TASK STATEMENT: State how many lines in these records contain the word "gekommen", and nothing else.

── DATA FOR THE TASK ──

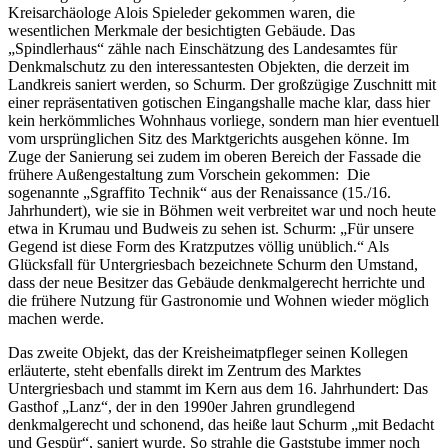
Kreisarchäologe Alois Spieleder gekommen waren, die
wesentlichen Merkmale der besichtigten Gebäude. Das
„Spindlerhaus“ zähle nach Einschätzung des Landesamtes für
Denkmalschutz zu den interessantesten Objekten, die derzeit im
Landkreis saniert werden, so Schurm. Der großzügige Zuschnitt mit
einer repräsentativen gotischen Eingangshalle mache klar, dass hier
kein herkömmliches Wohnhaus vorliege, sondern man hier eventuell
vom ursprünglichen Sitz des Marktgerichts ausgehen könne. Im
Zuge der Sanierung sei zudem im oberen Bereich der Fassade die
frühere Außengestaltung zum Vorschein gekommen: Die
sogenannte „Sgraffito Technik“ aus der Renaissance (15./16.
Jahrhundert), wie sie in Böhmen weit verbreitet war und noch heute
etwa in Krumau und Budweis zu sehen ist. Schurm: „Für unsere
Gegend ist diese Form des Kratzputzes völlig unüblich.“ Als
Glücksfall für Untergriesbach bezeichnete Schurm den Umstand,
dass der neue Besitzer das Gebäude denkmalgerecht herrichte und
die frühere Nutzung für Gastronomie und Wohnen wieder möglich
machen werde.
Das zweite Objekt, das der Kreisheimatpfleger seinen Kollegen
erläuterte, steht ebenfalls direkt im Zentrum des Marktes
Untergriesbach und stammt im Kern aus dem 16. Jahrhundert: Das
Gasthof „Lanz“, der in den 1990er Jahren grundlegend
denkmalgerecht und schonend, das heiße laut Schurm „mit Bedacht
und Gespür“, saniert wurde. So strahle die Gaststube immer noch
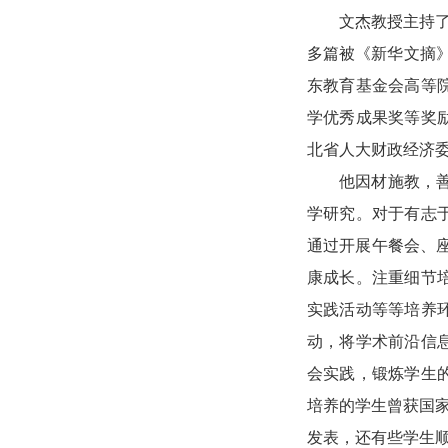
文杰教授主持
多篇被《新华文摘
东教育基金会高等
学优秀成果奖等奖
北省人大财政经济
他因材施教，
学研究。对于有志
通过开展午餐会、
康成长。注重细节
实践活动等等培养
动，将学术前沿信
会实践，锻炼学生
培养的学生曾获国
发表，还有些学生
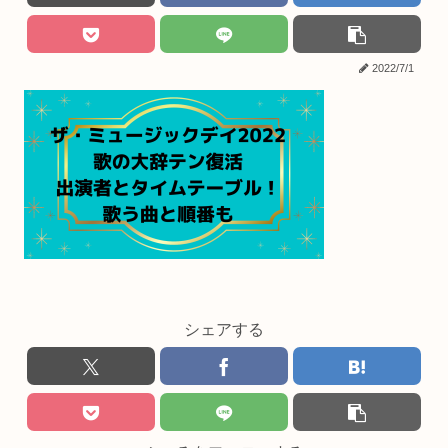
2022/7/1
シェアする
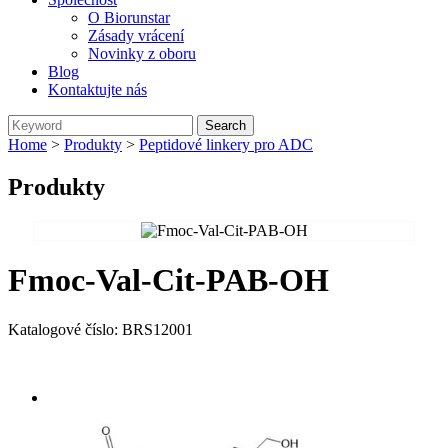
O Biorunstar
Zásady vrácení
Novinky z oboru
Blog
Kontaktujte nás
Home
>
Produkty
>
Peptidové linkery pro ADC
Produkty
Fmoc-Val-Cit-PAB-OH
Katalogové číslo: BRS12001
Send Inquiry
Přehled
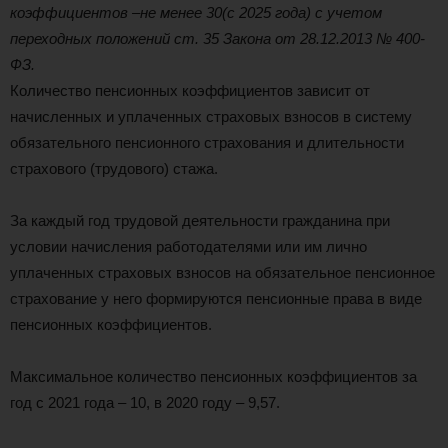
коэффициентов –
не менее 30
(с 2025 года) с учетом
переходных положений ст. 35 Закона от 28.12.2013 № 400-
ФЗ.
Количество пенсионных коэффициентов зависит от
начисленных и уплаченных страховых взносов в систему
обязательного пенсионного страхования и длительности
страхового (трудового) стажа.
За каждый год трудовой деятельности гражданина при
условии начисления работодателями или им лично
уплаченных страховых взносов на обязательное пенсионное
страхование у него формируются пенсионные права в виде
пенсионных коэффициентов.
Максимальное количество пенсионных коэффициентов за
год с 2021 года – 10, в 2020 году – 9,57.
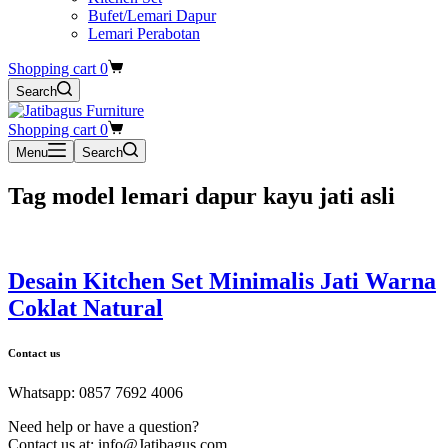
Bufet/Lemari Dapur
Lemari Perabotan
Shopping cart
0
Search
Shopping cart
0
Menu
Search
Tag
model lemari dapur kayu jati asli
Desain Kitchen Set Minimalis Jati Warna
Coklat Natural
Contact us
Whatsapp: 0857 7692 4006
Need help or have a question?
Contact us at: info@Jatibagus.com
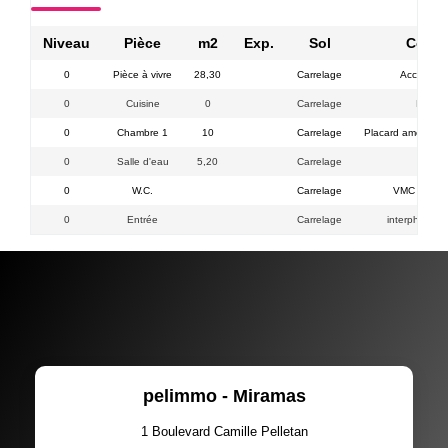
Niveau
Pièce
m2
Exp.
Sol
Comme
0
Pièce à vivre
28,30
Carrelage
Accès ter
0
Cuisine
0
Carrelage
Hotte v
0
Chambre 1
10
Carrelage
Placard aménagé 
0
Salle d'eau
5,20
Carrelage
0
W.C.
Carrelage
VMC accès p
0
Entrée
Carrelage
interphone t
pelimmo - Miramas
1 Boulevard Camille Pelletan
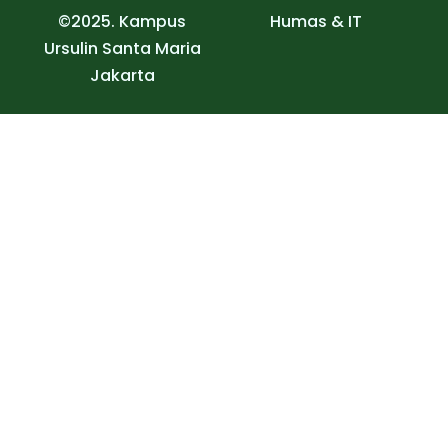
©2025. Kampus
Humas & IT
Ursulin Santa Maria
Jakarta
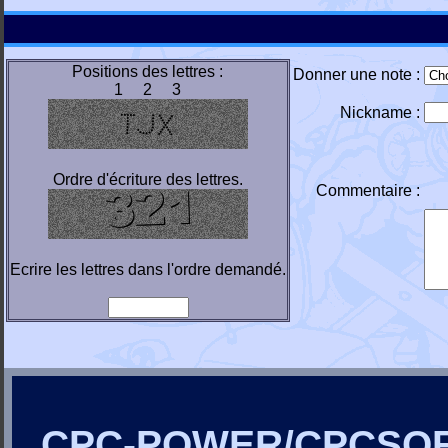
Positions des lettres :
Donner une note :
1 2 3
Nickname :
Ordre d'écriture des lettres.
Commentaire :
Ecrire les lettres dans l'ordre demandé.
CPC-POWER/CPCSO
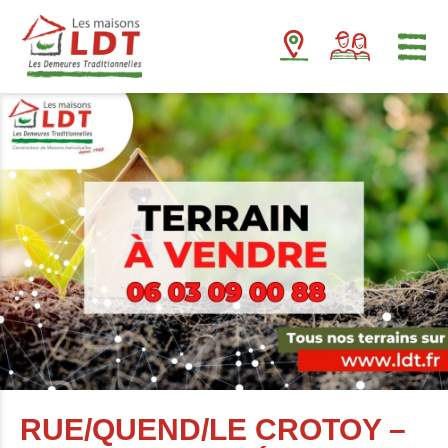
Panneau de gestion des cookies
RUE/QUEND/LE CROTOY –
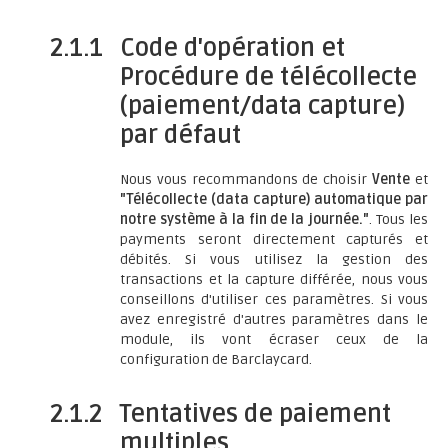
2.1.1
Code d'opération et
Procédure de télécollecte
(paiement/data capture)
par défaut
Nous vous recommandons de choisir
Vente
et
"Télécollecte (data capture) automatique par
notre système à la fin de la journée."
. Tous les
payments seront directement capturés et
débités. Si vous utilisez la gestion des
transactions et la capture différée, nous vous
conseillons d'utiliser ces paramètres. Si vous
avez enregistré d'autres paramètres dans le
module, ils vont écraser ceux de la
configuration de Barclaycard.
2.1.2
Tentatives de paiement
multiples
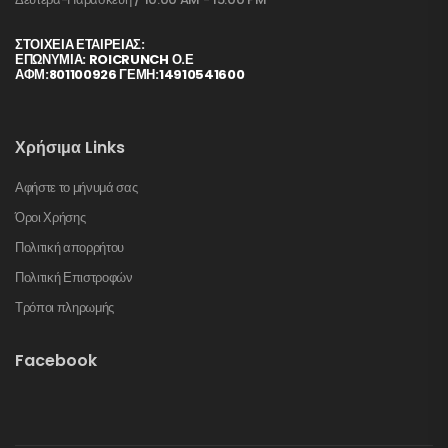
ΣΤΟΙΧΕΊΑ ΕΤΑΙΡΕΊΑΣ:
ΕΠΩΝΥΜΙΑ: ROICRUNCH Ο.Ε
ΑΦΜ:801100926 ΓΕΜΗ:14910541600
Χρήσιμα Links
Αφήστε το μήνυμά σας
Όροι Χρήσης
Πολιτική απορρήτου
Πολιτική Επιστροφών
Τρόποι πληρωμής
Facebook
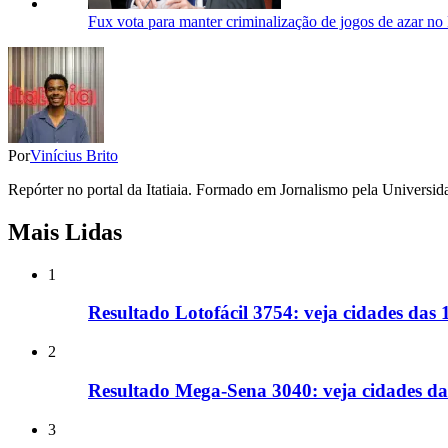
Fux vota para manter criminalização de jogos de azar no 
Por
Vinícius Brito
Repórter no portal da Itatiaia. Formado em Jornalismo pela Univers
Mais Lidas
1
Resultado Lotofácil 3754: veja cidades das
2
Resultado Mega-Sena 3040: veja cidades d
3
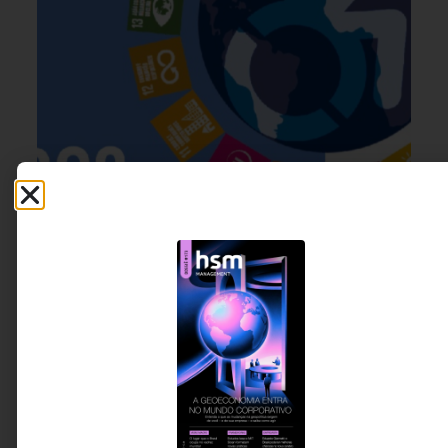
ESG
,
GESTÃO DE PESSOAS &
6 DE AGOSTO DE 2026 08H00
ARQUITETURA DE TRABALHO
O que estamos fazendo para garantir
trabalho digno às pessoas com deficiência
e avançar nos ODSs da agenda 2030?
Trinta e cinco anos após a criação da Lei de Cotas,
a inclusão de pessoas com deficiência no mercado
de trabalho continua sendo medida principalmente
pelo número de contratações. O desafio agora é
outro: garantir experiências de trabalho dignas,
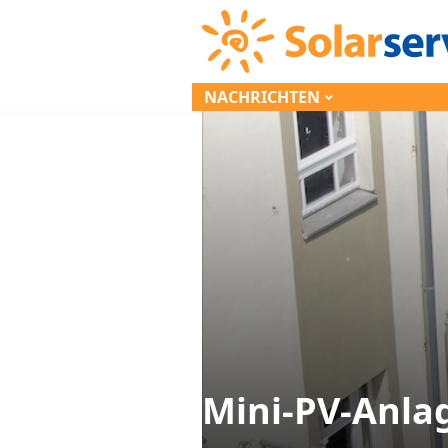
NACHRICHTEN
Mini-PV-Anla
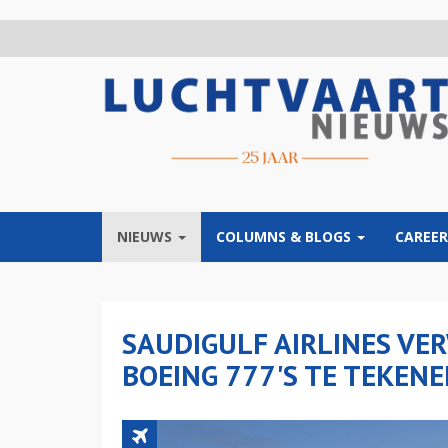
Overslaan
en
naar
de
inhoud
gaan
NIEUWS
COLUMNS & BLOGS
CAREER
SAUDIGULF AIRLINES V
BOEING 777'S TE TEKEN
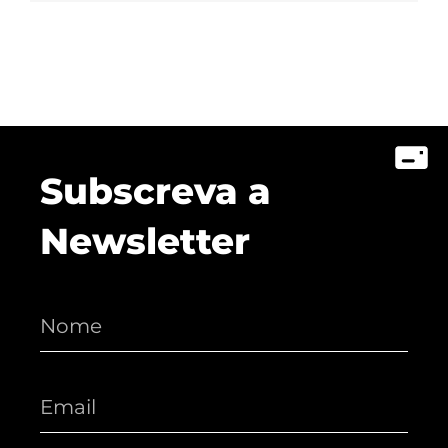
Subscreva a
Newsletter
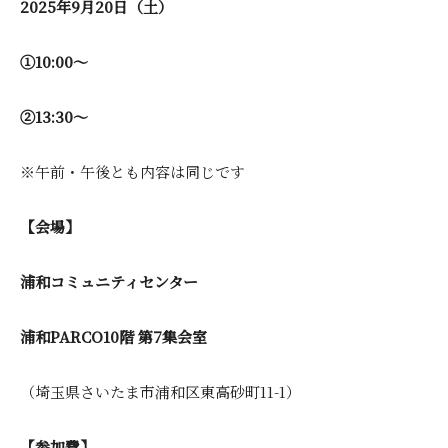
2025年9月20日（土）
①10:00～
②13:30～
※午前・午後とも内容は同じです
【会場】
浦和コミュニティセンター
浦和PARCO10階 第7集会室
（埼玉県さいたま市浦和区東高砂町11-1）
【参加費】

───

EXERCISE RESULT: 2